FRAMED (1975) Blu-ray
Director: Phil Karlson
Kino Lorber Studio Classics

Kino Lorber and Paramount Pictures have released on Blu-ray FRAMED, the 1975 drive-in revenge epic written and directed (respectively) by Mort Briskin and Phil Karlson, the same team behind the monster exploitation hit, WALKING TALL, with their same star, Joe Don Baker, headlining again. Not nearly as successful or memorable as the trio’s above-mentioned 1973 fictionalized ode to Sheriff Bufford Pusser, FRAMED is still a mindlessly enjoyable, gamey bit of Southern-fried noir-meets-The Count of Monte Cristo, with an agreeably tacky set of cheap exploitation jollies offsetting the hackneyed plot and crude direction. Extras for this sharp (yet still scratchy) 1920x1080p HD 1.85:1 widescreen transfer include a rather hysterical, overwrought commentary track from a couple of film historians, and a trailer gallery.

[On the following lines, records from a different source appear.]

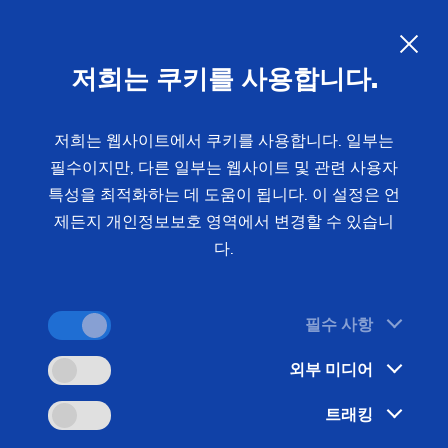
KO
저희는 쿠키를 사용합니다.
문의 사항
저희는 웹사이트에서 쿠키를 사용합니다. 일부는
필수이지만, 다른 일부는 웹사이트 및 관련 사용자
홈
제품 및 서비스
설비
연삭 기계
특성을 최적화하는 데 도움이 됩니다. 이 설정은 언
커스텀 – 선반/연삭 (원형)공작물 – VLC/VSC
VLC 200 GT
제든지 개인정보보호 영역에서 변경할 수 있습니
다.
필수 사항
외부 미디어
트래킹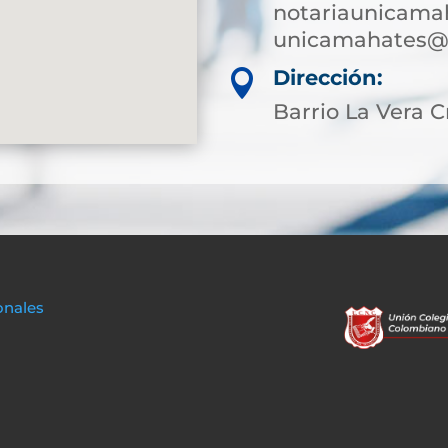
notariaunicama
unicamahates@s
Dirección:

Barrio La Vera C
onales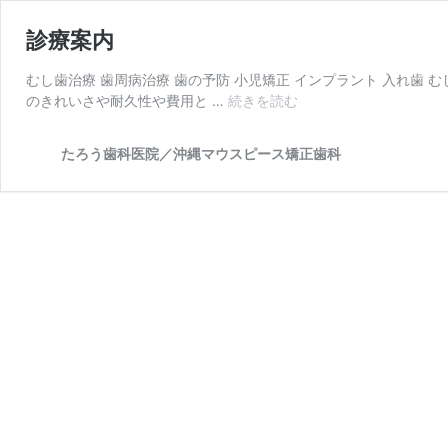
診療案内
むし歯治療 歯周病治療 歯の予防 小児矯正 インプラント 入れ
診
のきれいさや耐久性や費用と …
続きを読む
療
案
たろう歯科医院／沖縄マウスピース矯正歯科
内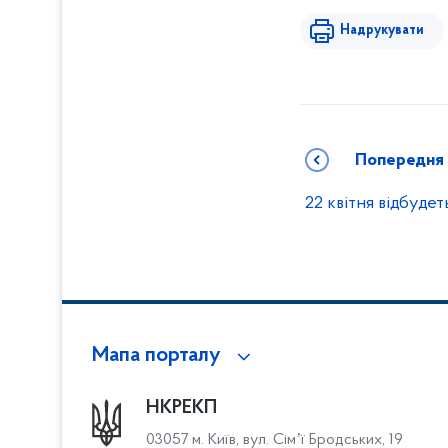
Надрукувати
Попередня
22 квітня відбуде
Мапа порталу
НКРЕКП
03057 м. Київ, вул. Сімʼї Бродських, 19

Tennessee bar owner/gambler Ron Lewis (Joe Don Baker, WALKING TALL, THE PACK), has a line on a big Dallas poker game—some New York turkeys are coming down South for a pluckin’—and he’s all in, much to the distress of his girlfriend, Susan Barrett (Conny Van Dyke, HELL’S ANGELS ‘69, W.W. AND THE DIXIE DANCEKINGS), the featured singer at Ron’s Starlite club. She wants him to settle down and quit gambling, a difficult proposition when he comes back from the Dallas game with a gym bag full of cabbage. Too bad he didn’t listen. Driving home with the loot, he’s shot at on a lonely stretch of road by a mysterious assailant. In his townhouse’s garage, Ron is next accosted by beefy, murderous Deputy Haskins (Roy Jenson, HARPER, CHINATOWN), who somehow already knows all about the shooting. In self-defense, Ron beats Haskins to death, but the fix is already in against the gambler. Ron’s lawyer, Andrew Ney (Joshua Bryant, ENTER THE DEVIL, TRAPPED BENEATH THE SEA), is in cahoots with Sheriff Morello (Warren J. Kemmerling, THE DARK, GODZILLA 1985), to force Ron to plead guilty to cop killing (for laughs, the Sheriff stole Ron’s money at the scene of the beating, too). Susan’s no help, either, when Ron implores her to hire a private detective: thugs Frank (Paul Mantee, ROBINSON CRUSOE ON MARS, DAY OF THE ANIMALS) and Dewey (Hunter von Leer, THE STONE KILLER, HALLOWEEN II) rape and beat Susan, so she’s staying out of it. Ron winds up pulling a dime, minimum, at the big house, but newfound friends Sal Viccarrone (John Marley, THE GODFATHER, THE CAR), a big deal mob boss, and his gambling henchman Vince (Gabriel Dell, BOWERY BOMBSHELL, EARTHQUAKE), take a shine to the big galoot gambler, and settle him down into prison routine. After five years, Sal’s leaving, and he gives Ron a going away gift: parole, bought and paid for. Now, Ron’s ready for murderous, unhinged revenge, paying back 2 for 1 to those who crossed him, with the corruption going all the way up to State Senator Tatum (Walter Brooke, DADDY’S GONE A-HUNTING, THE RETURN OF COUNT YORGA).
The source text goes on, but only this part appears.